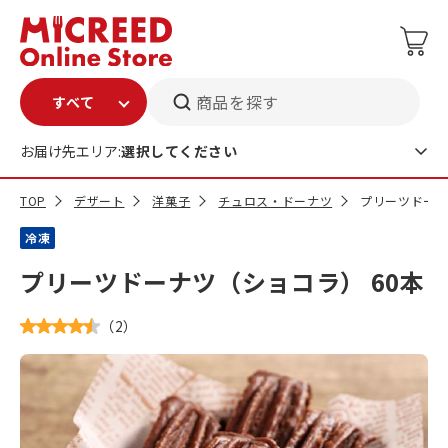
商品を探す
お届け先エリア:
選択してください
TOP
デザート
洋菓子
チュロス・ドーナツ
プリーツドーナ
冷凍
プリーツドーナツ（ショコラ） 60本
（
2
）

### The problem
Please set down the data above exactly as given, leaving every picture out.

### Response for this exercise
商品を探す
お届け先エリア:
選択してください
TOP
デザート
洋菓子
チュロス・ドーナツ
プリーツドーナ
冷凍
プリーツドーナツ（ショコラ） 60本
（
2
）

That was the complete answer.